Thursday, February 23, 2012

Day 183! Tuvalu - Papaya Pineapple Marmalade - Up Next, Uganda


When I was kid, my Mom always had marmalade in the house. Golden-orange, glistening and sweet on the front of the tongue, tart half way through, and then just a hint of bitterness at the back, it was full of chewy slivers of Seville orange rind that released a heavenly orange blossom scent; this was real grown-up orange marmalade. Nothing Smuckers about it. As was her ritual, she would decant the marmalade from the store-bought container into a beautiful, antique cut-glass jam jar with a hinged sterling silver lid and matching spoon, which made spreading it all the more elegant. And, as was also her habit, she had it almost every morning on crispy toast with whipped sweet unsalted butter.
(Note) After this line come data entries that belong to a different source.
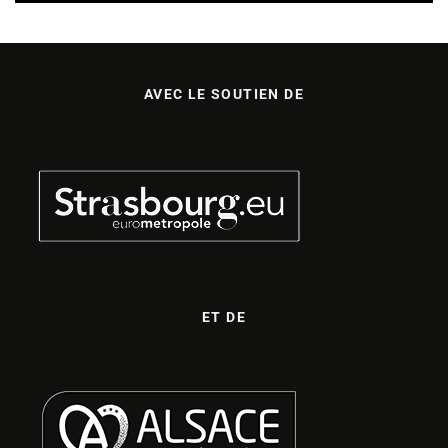
AVEC LE SOUTIEN DE
ET DE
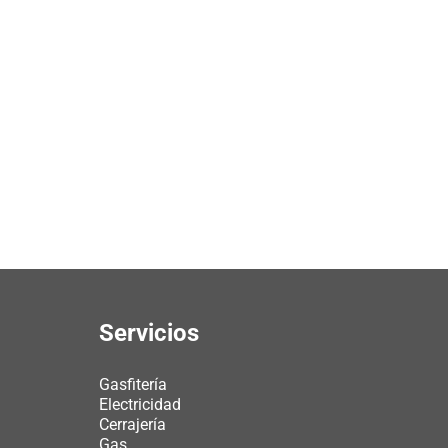
Servicios
Gasfitería
Electricidad
Cerrajería
Gas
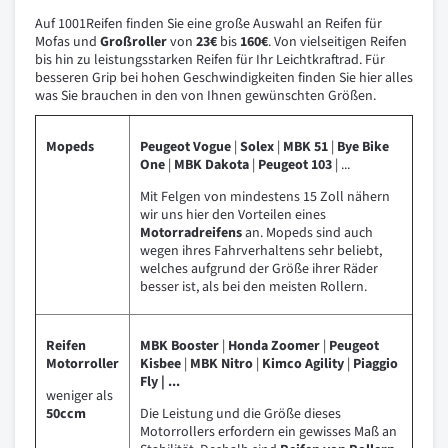
Auf 1001Reifen finden Sie eine große Auswahl an Reifen für
Mofas und
Großroller
von
23€
bis
160€
. Von vielseitigen Reifen
bis hin zu leistungsstarken Reifen für Ihr Leichtkraftrad. Für
besseren Grip bei hohen Geschwindigkeiten finden Sie hier alles
was Sie brauchen in den von Ihnen gewünschten Größen.
Mopeds
Peugeot Vogue
|
Solex
|
MBK 51
|
Bye Bike
One
|
MBK Dakota
|
Peugeot 103
| ...
Mit Felgen von mindestens 15 Zoll nähern
wir uns hier den Vorteilen eines
Motorradreifens
an. Mopeds sind auch
wegen ihres Fahrverhaltens sehr beliebt,
welches aufgrund der Größe ihrer Räder
besser ist, als bei den meisten Rollern.
Reifen
MBK Booster
|
Honda Zoomer
|
Peugeot
Motorroller
Kisbee
|
MBK Nitro
|
Kimco Agility
|
Piaggio
Fly | ...
weniger als
50ccm
Die Leistung und die Größe dieses
Motorrollers erfordern ein gewisses Maß an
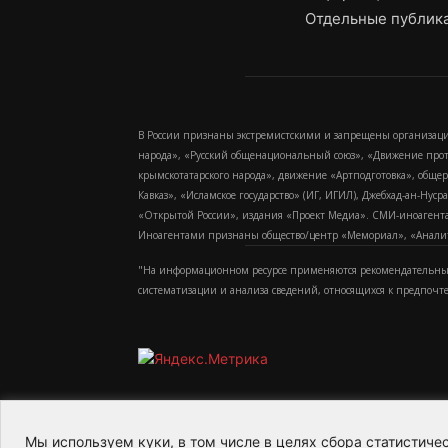
Отдельные публика
В России признаны экстремистскими и запрещены организаци
народа», «Русский общенациональный союз», «Движение про
крымскотатарского народа», движение «Артподготовка», обще
Кавказ», «Исламское государство» (ИГ, ИГИЛ), Джебхад-ан-Ну
«Открытой России», издания «Проект Медиа». СМИ-иноагентам
Иноагентами признаны общество/центр «Мемориал», «Аналитич
"На информационном ресурсе применяются рекомендательные
систематизации и анализа сведений, относящихся к предпочт
Мы используем куки, в том числе в целях сбора статистич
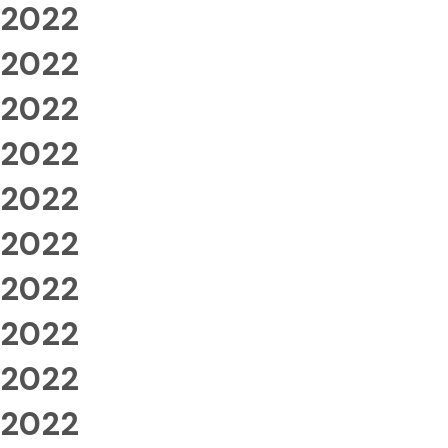
2022
2022
2022
2022
2022
2022
2022
2022
2022
2022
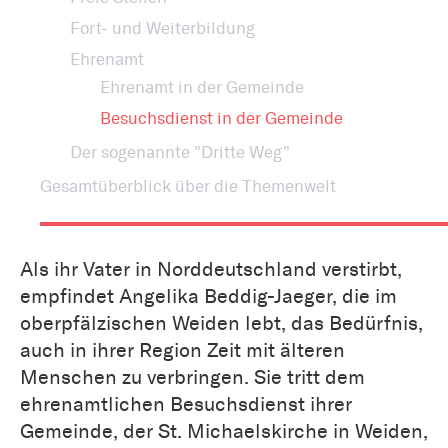
Fort- und Weiterbildung
Ehrenamt
Ehrenamt in der Gemeinde
Besuchsdienst in der Gemeinde
Der sogenannte "Dritte Weg"
Gesamtüberblick über die Themenwelt
Als ihr Vater in Norddeutschland verstirbt,
empfindet Angelika Beddig-Jaeger, die im
oberpfälzischen Weiden lebt, das Bedürfnis,
auch in ihrer Region Zeit mit älteren
Menschen zu verbringen. Sie tritt dem
ehrenamtlichen Besuchsdienst ihrer
Gemeinde, der St. Michaelskirche in Weiden,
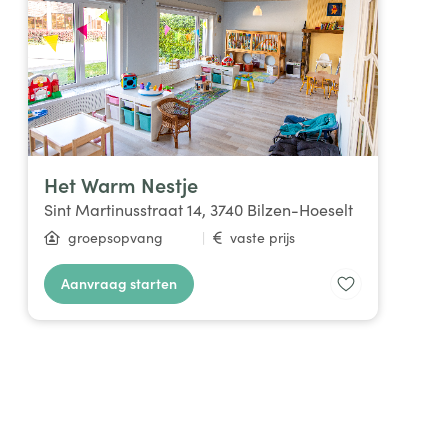
Het Warm Nestje
Sint Martinusstraat 14, 3740 Bilzen-Hoeselt
groepsopvang
|
vaste prijs
Aanvraag starten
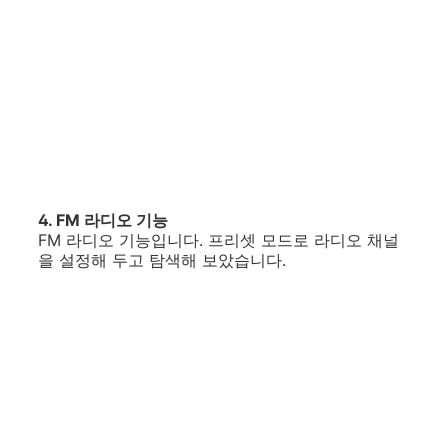
4. FM 라디오 기능
FM 라디오 기능입니다. 프리셋 모드로 라디오 채널
을 설정해 두고 탐색해 보았습니다.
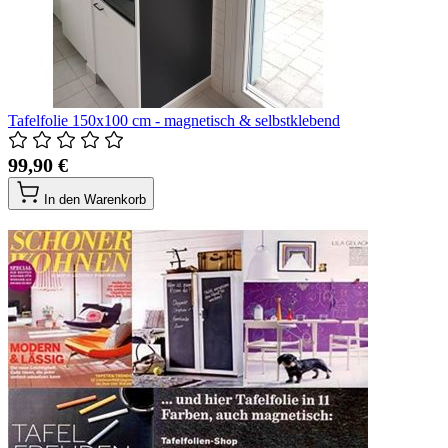
Tafelfolie 150x100 cm - magnetisch & selbstklebend
99,90 €
In den Warenkorb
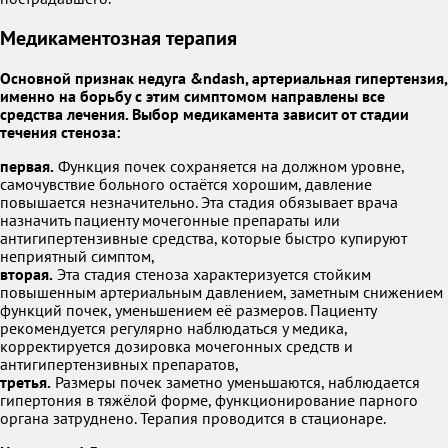
Медикаментозная терапия
Основной признак недуга &ndash, артериальная гипертензия,
именно на борьбу с этим симптомом направлены все
средства лечения. Выбор медикамента зависит от стадии
течения стеноза:
первая.
Функция почек сохраняется на должном уровне,
самочувствие больного остаётся хорошим, давление
повышается незначительно. Эта стадия обязывает врача
назначить пациенту мочегонные препараты или
антигипертензивные средства, которые быстро купируют
неприятный симптом,
вторая.
Эта стадия стеноза характеризуется стойким
повышенным артериальным давлением, заметным снижением
функций почек, уменьшением её размеров. Пациенту
рекомендуется регулярно наблюдаться у медика,
корректируется дозировка мочегонных средств и
антигипертензивных препаратов,
третья.
Размеры почек заметно уменьшаются, наблюдается
гипертония в тяжёлой форме, функционирование парного
органа затруднено. Терапия проводится в стационаре.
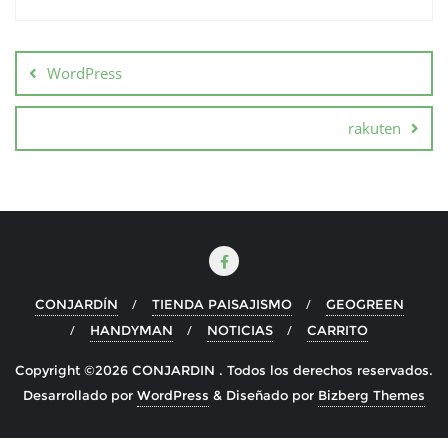
Navegación
de
WordPress
entradas
rakuten
CONJARDÍN
TIENDA PAISAJISMO
GEOGREEN
HANDYMAN
NOTICIAS
CARRITO
Copyright ©2026 CONJARDIN . Todos los derechos reservados.
Desarrollado por
WordPress
&
Diseñado por
Bizberg Themes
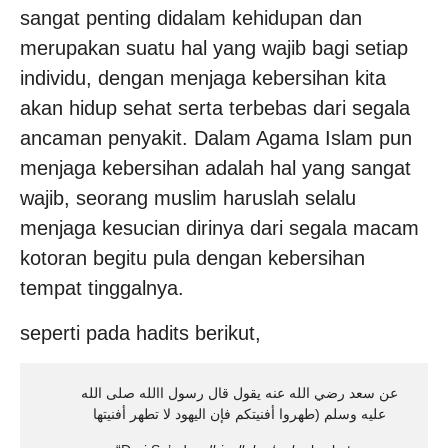
sangat penting didalam kehidupan dan
merupakan suatu hal yang wajib bagi setiap
individu, dengan menjaga kebersihan kita
akan hidup sehat serta terbebas dari segala
ancaman penyakit. Dalam Agama Islam pun
menjaga kebersihan adalah hal yang sangat
wajib, seorang muslim haruslah selalu
menjaga kesucian dirinya dari segala macam
kotoran begitu pula dengan kebersihan
tempat tinggalnya.
seperti pada hadits berikut,
عن سعد رضي الله عنه يقول قال رسول االله صلى الله
عليه وسلم (طهروا أفنيتكم فإن اليهود لا تطهر أفنيتها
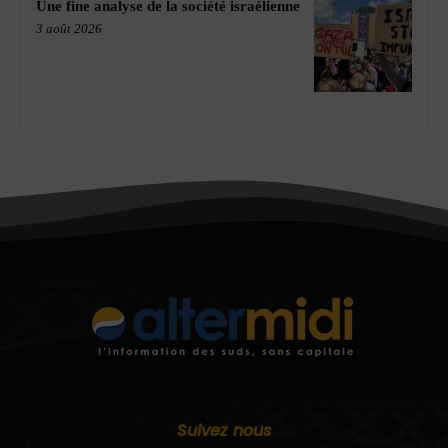
Une fine analyse de la société israélienne
3 août 2026
Suivez nous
A more beautiful accompaniment to black coffee does not exist. So, while this Pacific Islands recipe from the tiny island nation of Tuvalu is considerably sweeter (and more tropical) than the marmalade of my childhood memories, it has the very same sensory and and olfactory qualities that immediately awaken the senses in a distinctly foodgasmy kind of way. Now what could be bad about that?

A Polynesian island nation (formerly known as the Ellice Islands) in the Pacific Ocean, Tuvalu sits midway between Hawaii and Australia. Comprised of four reef islands and five atolls, it's closest maritime neighbors are Kiribati, Naru, Samoa and Fiji (all countries whose meals I've prepared!). Slightly more than 10,000 people live on this 10 square mile island, making it the 3th least populated and 4th smallest country in the world. Sadly, due to the earth's rising temperatures and global warming these low lying islands are experiencing increased risk of flooding and ecological damage that threatens their future existence.
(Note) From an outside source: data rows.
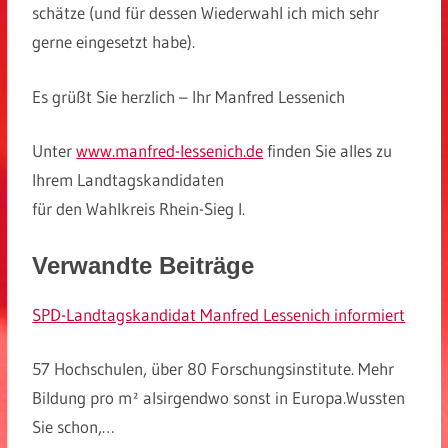
schätze (und für dessen Wiederwahl ich mich sehr
gerne eingesetzt habe).
Es grüßt Sie herzlich – Ihr Manfred Lessenich
Unter
www.manfred-lessenich.de
finden Sie alles zu
Ihrem Landtagskandidaten
für den Wahlkreis Rhein-Sieg I.
Verwandte Beiträge
SPD-Landtagskandidat Manfred Lessenich informiert
57 Hochschulen, über 80 Forschungsinstitute. Mehr
Bildung pro m² alsirgendwo sonst in Europa.Wussten
Sie schon,…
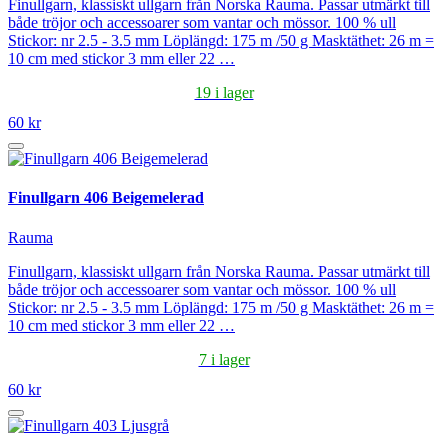
Finullgarn, klassiskt ullgarn från Norska Rauma. Passar utmärkt till
både tröjor och accessoarer som vantar och mössor. 100 % ull
Stickor: nr 2.5 - 3.5 mm Löplängd: 175 m /50 g Masktäthet: 26 m =
10 cm med stickor 3 mm eller 22 …
19 i lager
60 kr
Finullgarn 406 Beigemelerad
Rauma
Finullgarn, klassiskt ullgarn från Norska Rauma. Passar utmärkt till
både tröjor och accessoarer som vantar och mössor. 100 % ull
Stickor: nr 2.5 - 3.5 mm Löplängd: 175 m /50 g Masktäthet: 26 m =
10 cm med stickor 3 mm eller 22 …
7 i lager
60 kr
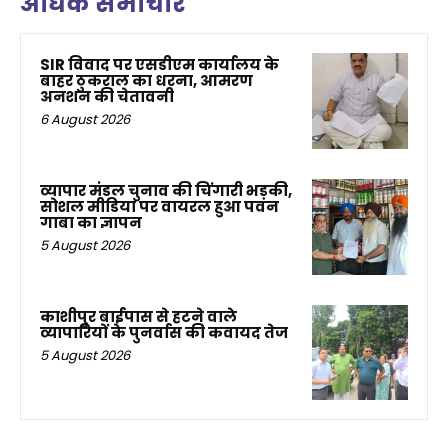
अधिक समाचार
SIR विवाद पर एसडीएम कार्यालय के
बाहर ठुकराल का धरना, आमरण
अनशन की चेतावनी
6 August 2026
व्यापार मंडल चुनाव की चिंगारी भड़की,
सोशल मीडिया पर वायरल हुआ पवन
गाबा का ज्ञापन
5 August 2026
काशीपुर बाईपास से हटने वाले
व्यापारियों के पुनर्वास की कवायद तेज
5 August 2026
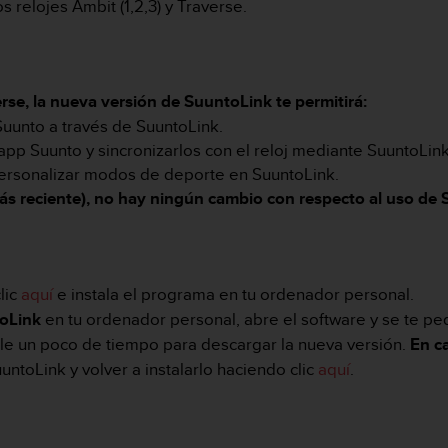
os relojes Ambit (1,2,3) y Traverse.
verse, la nueva versión de SuuntoLink te permitirá:
 Suunto a través de SuuntoLink.
 app Suunto y sincronizarlos con el reloj mediante SuuntoLin
y personalizar modos de deporte en SuuntoLink.
más reciente), no hay ningún cambio con respecto al uso de
lic
aquí
e instala el programa en tu ordenador personal.
toLink
en tu ordenador personal, abre el software y se te pe
ale un poco de tiempo para descargar la nueva versión.
En c
ntoLink y volver a instalarlo haciendo clic
aquí
.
First inhabited by Polynesians, the country was sighted by Spanish explorer Alvaro de Mendana in 1568. . By the 19 century, the country became a British protectorate, but in 1974, the islanders voted for separate dependency status from Britain and separated from the Gilbert Islands (now known as Kiribati). Finally, in 1978, the islands became an independent commonwealth. Interestingly, this island has no military force or budget and relies on the Maritme Police Surveilance Unit as needed. Close monitary ties are maintained with New Zealand  and Australia, and to a lesser degree with Japan, South Korea and the European Union.
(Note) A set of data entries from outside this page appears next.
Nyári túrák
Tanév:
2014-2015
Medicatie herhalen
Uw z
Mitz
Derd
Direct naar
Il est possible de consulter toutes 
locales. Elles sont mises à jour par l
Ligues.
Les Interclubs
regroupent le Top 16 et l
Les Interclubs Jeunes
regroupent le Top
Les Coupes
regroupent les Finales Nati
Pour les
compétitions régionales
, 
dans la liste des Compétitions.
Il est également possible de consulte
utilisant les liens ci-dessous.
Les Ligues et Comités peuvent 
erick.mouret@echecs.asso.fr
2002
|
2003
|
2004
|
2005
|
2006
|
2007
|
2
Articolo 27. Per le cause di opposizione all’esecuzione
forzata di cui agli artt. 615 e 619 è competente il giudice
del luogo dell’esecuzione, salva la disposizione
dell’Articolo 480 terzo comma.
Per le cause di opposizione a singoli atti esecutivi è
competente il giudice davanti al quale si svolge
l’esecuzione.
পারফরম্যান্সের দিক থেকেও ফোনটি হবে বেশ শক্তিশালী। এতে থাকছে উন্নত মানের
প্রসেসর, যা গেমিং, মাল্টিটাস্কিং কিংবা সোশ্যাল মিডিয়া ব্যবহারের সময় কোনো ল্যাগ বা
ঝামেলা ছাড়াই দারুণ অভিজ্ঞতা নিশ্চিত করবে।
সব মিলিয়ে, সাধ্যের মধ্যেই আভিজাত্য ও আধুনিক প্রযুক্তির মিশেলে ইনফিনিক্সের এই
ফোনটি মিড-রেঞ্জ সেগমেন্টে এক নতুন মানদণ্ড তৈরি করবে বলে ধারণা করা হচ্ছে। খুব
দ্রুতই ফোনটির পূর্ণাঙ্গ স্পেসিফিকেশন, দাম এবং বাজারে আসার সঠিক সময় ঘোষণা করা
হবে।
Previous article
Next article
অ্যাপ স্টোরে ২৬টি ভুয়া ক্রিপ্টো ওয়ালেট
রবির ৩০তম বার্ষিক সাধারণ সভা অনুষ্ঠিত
Cuisine in Tuvalu is limited by the country's lack of fertile soil and the stress on fishing resources due to an increasing population. Pulaka, a tuber grown underground in composted soil is the main source of carbohydrates and fish, coconut crabs, turtle and sea birds supply protein. Bananas, breadfruit, coconut and coconut milk. In addition, only about 1,000 tourists per year visit the island due the country's remote location, so for the most part, simple, traditional food is the staple of Tuvalian people.


Dice a ripe pineapple
 Dice a ripe papaya
 I combined grated ginger, grated and zested lemon for texture and flavor
 Lemon juice and sugar are the only additional ingredients
 Combine everything in a pot, bring to a boil and cook until mixture reaches 244 F
 A golden spoonful of marmalade lusciousness - eat as is, on toast or use on pork!

Papaya-Pineapple Marmalade (Recipe adapted from The Pacific Islands Cookbook)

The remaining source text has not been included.